# fuel lines/ disposing old fuel



## BigAlPachecko (Nov 27, 2008)

Working on old motors that need a little help: an '84 6Hp Johnson and an '89 15Hp Evinrude. 

a. I don't have the original fuel lines for either of them. How do I find out for sure that I'm purchasing the right diameter? I'm assuming 3/8 is about right for both. Is it critical to get that right?

b. The fuel in my tank has been sitting there for several months. The first thing I want to do is throw it out and start fresh, to eliminate that variable during troubleshooting. Where/ how can I dispose of it easily, safely, and legally? It is an oil/ gas mix.


----------



## Brett (Jul 16, 2008)

Any diameter larger than 1/4 inch will do the job.
Most off the shelf assemblies are 5/16 inch lines.

Old fuel solutions:

Additives
Use in Lawn mower
Dilution of old fuel in tanks of new fuel
Hazardous waste disposal at County run location

previous posts:

http://www.microskiff.com/cgi-bin/yabb2/YaBB.pl?num=1241203624


----------



## TomFL (Oct 2, 2007)

Having just dropped 10 gallons of gas/oil mix off at the Martin County Landfill this morning, I can tell you they are happy to take the stuff off your hands for free.

-T


----------



## noeettica (Sep 23, 2007)

I wonder if you can use this stuff in an "old" Diesel SCREW The "Tiers" !

Dave


----------



## Frank_Sebastian (Oct 15, 2007)

Hi Tom,

Did you have to bring it in and leave the containers or did they let you pour it in a container there??

Thanks and best regards,
Frank_S


----------



## TomFL (Oct 2, 2007)

> Hi Tom,
> 
> Did you have to bring it in and leave the containers or did they let you pour it in a container there??
> 
> ...


The guy there poured it into the large tanks while I waited. 

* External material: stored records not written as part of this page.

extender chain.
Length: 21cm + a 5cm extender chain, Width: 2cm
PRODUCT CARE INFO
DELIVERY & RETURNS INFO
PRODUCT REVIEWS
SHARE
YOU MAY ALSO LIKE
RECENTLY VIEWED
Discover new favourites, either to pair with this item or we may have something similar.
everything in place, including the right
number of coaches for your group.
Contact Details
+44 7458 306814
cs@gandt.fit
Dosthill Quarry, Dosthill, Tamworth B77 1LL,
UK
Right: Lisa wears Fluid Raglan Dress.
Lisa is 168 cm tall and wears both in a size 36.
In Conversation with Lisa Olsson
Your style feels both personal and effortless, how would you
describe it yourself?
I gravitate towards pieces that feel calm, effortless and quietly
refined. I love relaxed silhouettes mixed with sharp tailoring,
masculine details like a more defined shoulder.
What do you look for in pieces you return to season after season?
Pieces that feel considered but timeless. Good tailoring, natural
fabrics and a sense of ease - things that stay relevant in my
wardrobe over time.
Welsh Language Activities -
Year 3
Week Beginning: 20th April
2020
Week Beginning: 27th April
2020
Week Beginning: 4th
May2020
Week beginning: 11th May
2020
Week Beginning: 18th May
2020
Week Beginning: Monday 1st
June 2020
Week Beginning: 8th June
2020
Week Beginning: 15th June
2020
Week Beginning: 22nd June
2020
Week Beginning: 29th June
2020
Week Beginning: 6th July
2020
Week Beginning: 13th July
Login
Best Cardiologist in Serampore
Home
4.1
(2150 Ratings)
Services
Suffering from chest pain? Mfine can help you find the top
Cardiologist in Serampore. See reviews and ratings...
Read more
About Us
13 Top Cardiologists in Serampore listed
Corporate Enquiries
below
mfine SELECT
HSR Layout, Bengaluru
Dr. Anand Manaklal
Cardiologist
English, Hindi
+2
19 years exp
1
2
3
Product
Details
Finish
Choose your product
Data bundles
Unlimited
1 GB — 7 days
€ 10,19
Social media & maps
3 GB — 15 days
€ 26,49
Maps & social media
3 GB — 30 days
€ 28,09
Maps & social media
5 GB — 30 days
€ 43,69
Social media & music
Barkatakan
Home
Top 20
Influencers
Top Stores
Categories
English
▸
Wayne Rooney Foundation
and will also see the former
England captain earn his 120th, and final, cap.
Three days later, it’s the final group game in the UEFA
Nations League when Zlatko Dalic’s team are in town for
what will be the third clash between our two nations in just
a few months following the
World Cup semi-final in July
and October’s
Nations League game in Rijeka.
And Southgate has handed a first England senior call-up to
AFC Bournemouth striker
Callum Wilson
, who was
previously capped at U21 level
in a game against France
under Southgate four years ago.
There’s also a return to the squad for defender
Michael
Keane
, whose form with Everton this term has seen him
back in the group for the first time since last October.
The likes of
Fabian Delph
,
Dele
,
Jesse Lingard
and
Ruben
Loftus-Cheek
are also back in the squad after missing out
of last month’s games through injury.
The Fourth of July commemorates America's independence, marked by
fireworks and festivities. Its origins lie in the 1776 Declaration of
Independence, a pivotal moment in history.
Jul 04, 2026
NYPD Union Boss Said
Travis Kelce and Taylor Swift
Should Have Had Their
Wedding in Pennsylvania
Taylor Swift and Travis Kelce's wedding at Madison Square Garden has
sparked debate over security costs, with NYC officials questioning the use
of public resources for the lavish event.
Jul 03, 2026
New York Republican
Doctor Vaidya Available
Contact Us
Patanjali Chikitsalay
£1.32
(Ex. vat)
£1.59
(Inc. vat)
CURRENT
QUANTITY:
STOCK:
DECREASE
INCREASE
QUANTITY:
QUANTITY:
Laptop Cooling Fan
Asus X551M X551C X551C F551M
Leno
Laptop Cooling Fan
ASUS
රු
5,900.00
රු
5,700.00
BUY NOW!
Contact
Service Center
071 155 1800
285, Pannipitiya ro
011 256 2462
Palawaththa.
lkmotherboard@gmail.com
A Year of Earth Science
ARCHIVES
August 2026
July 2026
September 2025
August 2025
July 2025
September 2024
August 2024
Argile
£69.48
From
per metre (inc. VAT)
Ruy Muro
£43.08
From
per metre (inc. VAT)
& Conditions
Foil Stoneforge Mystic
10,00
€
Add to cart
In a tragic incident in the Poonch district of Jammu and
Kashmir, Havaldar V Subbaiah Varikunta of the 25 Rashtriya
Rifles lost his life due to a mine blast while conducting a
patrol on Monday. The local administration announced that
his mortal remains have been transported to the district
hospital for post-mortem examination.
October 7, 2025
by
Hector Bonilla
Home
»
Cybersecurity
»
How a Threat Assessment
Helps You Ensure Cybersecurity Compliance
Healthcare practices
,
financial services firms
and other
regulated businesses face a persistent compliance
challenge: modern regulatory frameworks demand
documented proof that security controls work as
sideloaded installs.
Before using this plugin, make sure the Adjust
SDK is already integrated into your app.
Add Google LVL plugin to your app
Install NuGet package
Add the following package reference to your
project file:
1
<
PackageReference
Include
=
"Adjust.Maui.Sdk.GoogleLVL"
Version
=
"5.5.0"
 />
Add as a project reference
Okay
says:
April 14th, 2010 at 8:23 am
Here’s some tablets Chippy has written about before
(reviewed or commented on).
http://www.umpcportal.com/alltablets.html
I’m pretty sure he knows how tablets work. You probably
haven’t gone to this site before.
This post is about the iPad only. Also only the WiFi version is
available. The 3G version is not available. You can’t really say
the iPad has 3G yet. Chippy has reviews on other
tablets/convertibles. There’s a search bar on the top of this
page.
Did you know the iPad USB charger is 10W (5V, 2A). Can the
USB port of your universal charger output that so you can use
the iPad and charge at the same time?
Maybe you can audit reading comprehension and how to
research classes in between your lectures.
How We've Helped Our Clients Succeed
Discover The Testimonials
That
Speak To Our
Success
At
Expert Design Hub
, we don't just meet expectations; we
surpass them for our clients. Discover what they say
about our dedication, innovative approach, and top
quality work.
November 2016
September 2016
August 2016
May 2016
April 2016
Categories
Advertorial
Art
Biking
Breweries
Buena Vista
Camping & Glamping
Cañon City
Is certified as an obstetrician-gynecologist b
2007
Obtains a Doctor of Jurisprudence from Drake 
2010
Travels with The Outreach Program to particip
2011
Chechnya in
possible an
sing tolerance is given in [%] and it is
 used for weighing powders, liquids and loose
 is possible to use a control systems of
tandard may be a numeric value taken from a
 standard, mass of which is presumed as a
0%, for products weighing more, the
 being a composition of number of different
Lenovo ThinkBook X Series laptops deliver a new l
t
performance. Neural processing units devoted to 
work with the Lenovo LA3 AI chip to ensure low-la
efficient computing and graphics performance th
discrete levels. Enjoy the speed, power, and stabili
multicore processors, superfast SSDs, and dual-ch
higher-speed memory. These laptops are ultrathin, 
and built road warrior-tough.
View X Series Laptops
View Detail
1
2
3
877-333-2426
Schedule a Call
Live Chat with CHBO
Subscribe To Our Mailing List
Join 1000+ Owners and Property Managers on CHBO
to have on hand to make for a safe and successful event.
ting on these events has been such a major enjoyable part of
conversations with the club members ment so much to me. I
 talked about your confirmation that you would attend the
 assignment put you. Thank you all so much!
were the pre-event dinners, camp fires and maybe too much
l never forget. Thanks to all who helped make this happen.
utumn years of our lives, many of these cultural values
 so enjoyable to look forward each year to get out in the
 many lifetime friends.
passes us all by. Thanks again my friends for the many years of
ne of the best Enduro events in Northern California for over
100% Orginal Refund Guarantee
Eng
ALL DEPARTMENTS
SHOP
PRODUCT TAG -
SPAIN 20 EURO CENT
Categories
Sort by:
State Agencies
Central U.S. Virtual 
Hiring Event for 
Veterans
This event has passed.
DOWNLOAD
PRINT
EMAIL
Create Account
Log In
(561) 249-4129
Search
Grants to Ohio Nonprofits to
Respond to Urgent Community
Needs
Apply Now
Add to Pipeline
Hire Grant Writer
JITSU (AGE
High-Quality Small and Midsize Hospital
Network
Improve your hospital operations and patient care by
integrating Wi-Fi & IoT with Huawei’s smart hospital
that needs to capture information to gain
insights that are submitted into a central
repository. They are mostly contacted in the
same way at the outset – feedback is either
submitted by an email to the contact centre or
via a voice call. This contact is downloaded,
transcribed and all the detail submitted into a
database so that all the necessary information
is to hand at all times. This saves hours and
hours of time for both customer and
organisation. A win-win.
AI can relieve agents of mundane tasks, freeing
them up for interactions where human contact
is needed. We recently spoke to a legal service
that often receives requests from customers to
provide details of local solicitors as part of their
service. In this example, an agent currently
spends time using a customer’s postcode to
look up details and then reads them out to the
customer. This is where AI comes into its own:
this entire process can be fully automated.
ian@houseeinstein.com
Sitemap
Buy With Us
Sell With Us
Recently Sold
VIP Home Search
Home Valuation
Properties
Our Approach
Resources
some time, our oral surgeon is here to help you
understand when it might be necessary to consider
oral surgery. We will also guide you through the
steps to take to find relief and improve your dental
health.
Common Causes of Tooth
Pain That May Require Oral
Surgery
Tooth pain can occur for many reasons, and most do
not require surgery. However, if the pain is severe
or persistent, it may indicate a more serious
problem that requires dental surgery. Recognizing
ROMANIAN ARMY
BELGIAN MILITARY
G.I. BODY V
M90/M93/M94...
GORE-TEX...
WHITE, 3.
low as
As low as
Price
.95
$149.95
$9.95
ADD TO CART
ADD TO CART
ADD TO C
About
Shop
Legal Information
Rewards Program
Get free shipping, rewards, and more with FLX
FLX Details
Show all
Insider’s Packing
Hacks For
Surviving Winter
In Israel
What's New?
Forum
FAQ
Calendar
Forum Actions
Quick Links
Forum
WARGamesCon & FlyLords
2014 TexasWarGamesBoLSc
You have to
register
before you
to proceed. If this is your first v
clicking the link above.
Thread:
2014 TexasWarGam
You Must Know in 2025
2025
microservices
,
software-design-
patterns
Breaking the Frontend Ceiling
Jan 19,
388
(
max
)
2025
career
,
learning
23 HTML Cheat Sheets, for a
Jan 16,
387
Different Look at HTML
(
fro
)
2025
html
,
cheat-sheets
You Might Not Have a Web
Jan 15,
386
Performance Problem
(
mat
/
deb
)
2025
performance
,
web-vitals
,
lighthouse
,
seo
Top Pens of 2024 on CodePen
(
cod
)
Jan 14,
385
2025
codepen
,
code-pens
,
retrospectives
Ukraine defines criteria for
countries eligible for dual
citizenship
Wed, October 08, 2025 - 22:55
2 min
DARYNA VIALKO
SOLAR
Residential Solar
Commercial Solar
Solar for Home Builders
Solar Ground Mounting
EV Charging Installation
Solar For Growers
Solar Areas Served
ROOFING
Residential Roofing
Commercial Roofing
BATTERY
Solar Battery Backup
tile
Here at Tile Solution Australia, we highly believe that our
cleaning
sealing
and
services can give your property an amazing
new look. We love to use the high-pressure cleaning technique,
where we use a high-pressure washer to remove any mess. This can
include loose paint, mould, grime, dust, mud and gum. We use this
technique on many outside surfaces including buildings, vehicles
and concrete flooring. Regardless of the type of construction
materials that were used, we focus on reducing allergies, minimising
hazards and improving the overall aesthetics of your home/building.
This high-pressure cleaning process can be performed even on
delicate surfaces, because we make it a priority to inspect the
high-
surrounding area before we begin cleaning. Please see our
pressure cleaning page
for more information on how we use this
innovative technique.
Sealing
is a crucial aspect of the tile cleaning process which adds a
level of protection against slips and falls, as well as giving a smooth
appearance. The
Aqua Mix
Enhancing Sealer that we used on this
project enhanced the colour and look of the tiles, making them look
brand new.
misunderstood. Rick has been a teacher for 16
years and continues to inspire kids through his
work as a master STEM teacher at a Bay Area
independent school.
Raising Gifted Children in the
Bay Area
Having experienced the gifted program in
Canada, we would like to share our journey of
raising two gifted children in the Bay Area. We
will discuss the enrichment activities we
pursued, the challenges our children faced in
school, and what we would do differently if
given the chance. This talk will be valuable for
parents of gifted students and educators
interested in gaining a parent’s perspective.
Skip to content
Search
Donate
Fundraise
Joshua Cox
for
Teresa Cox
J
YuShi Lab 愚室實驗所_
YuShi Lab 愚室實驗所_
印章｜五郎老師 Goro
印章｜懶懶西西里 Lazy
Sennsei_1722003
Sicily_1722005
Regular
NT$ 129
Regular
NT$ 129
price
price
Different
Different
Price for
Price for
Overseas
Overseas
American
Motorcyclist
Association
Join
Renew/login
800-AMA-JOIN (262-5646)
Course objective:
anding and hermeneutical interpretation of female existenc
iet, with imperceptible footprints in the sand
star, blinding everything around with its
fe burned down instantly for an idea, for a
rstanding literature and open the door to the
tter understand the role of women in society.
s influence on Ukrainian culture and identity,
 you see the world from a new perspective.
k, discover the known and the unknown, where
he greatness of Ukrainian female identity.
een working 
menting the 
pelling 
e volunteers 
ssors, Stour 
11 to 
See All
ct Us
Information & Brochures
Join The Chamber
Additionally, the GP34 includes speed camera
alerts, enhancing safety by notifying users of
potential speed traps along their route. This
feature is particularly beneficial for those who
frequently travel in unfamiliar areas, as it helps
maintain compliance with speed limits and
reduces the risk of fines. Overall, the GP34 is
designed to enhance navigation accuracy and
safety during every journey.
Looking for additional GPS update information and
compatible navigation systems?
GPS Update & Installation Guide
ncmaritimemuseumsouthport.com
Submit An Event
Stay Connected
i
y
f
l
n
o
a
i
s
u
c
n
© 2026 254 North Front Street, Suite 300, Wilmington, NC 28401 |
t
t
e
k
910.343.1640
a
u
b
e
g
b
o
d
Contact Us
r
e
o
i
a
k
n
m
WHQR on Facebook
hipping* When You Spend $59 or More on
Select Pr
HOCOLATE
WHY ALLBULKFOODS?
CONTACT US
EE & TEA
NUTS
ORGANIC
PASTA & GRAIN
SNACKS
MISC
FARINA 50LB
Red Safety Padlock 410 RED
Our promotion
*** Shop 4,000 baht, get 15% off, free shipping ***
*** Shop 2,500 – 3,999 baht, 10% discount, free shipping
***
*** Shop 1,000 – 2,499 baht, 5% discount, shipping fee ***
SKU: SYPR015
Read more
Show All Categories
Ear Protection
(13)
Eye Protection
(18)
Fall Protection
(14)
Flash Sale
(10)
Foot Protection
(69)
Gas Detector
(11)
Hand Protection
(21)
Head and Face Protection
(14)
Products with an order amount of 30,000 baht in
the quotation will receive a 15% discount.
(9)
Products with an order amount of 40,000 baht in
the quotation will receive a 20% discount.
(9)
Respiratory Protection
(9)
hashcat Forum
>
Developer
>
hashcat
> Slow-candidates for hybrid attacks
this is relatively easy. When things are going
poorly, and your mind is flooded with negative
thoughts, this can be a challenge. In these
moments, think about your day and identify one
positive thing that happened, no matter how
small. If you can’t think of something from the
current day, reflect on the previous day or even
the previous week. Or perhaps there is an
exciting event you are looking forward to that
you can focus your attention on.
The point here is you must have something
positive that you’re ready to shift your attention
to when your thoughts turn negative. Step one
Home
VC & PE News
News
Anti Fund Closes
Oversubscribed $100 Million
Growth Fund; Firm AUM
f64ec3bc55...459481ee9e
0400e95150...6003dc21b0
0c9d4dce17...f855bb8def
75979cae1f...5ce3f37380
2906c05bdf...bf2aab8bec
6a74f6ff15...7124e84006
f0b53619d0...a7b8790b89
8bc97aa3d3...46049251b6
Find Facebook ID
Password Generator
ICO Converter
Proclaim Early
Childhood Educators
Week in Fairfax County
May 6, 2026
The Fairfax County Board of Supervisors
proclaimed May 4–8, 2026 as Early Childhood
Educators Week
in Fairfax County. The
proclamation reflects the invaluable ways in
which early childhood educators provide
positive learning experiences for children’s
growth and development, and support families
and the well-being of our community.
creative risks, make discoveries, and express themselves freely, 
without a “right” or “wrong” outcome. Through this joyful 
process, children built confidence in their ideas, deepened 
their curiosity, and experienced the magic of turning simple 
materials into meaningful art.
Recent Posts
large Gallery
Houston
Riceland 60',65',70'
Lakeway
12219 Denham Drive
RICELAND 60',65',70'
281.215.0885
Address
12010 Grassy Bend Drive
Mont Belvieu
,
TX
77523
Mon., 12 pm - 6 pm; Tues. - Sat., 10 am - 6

To boot, he asked if I needed any more cans. Says most people just drop the whole shebang off and leave the cans. I had my pick of about 10 and chose a perfect 2-gallon tank with the old-style seperate spout and vent along with a 5 gallon yellow diesel can which I'll use as a designated can just for old stuff.

-T


----------



## Brett (Jul 16, 2008)

My 5 hp Nissan makes a tank of fuel last a long long time.
Even though it only holds 3.5 gallons, I still went 8 plus months
between fill ups. I wonder why so many others are having fuel
contamination problems. Is it the fact that they are 2 stroke,
and are mixing oil in? Are their boats being stored outside,
and rainwater is leaking in the deck fill fittings or vents in the tank caps?
Loose hose connection on the underside of a deck fill fitting maybe?
Temperature changes and condensation caused by tank material?
I'm using E10 gasoline from a local convenience store.
Is it possible the gas itself was "wet" when purchased, and separated after they got home?
Just curious why I'm not getting the E10 separation syndrome like so many others...yet.  :-?

like this...


----------



## TomFL (Oct 2, 2007)

One factor could be where the boat is stored. Close to the water or not. Indoors or indoors?

Also could be the longitude. In S FL we're basically living in a humidifier. Above say Vero it's a whole 'nother ball game with less and less humidity the further north you go.

Leave your tank vent open and moisture is sneaking in while fumes are sneaking out. 

Of interest was the guy at the landfill said the fuel pickup guys stated 30 days is the max they are seeing as far as length of storage of E10 fuel before it breaks down.

That's pretty bad.... 

-T


----------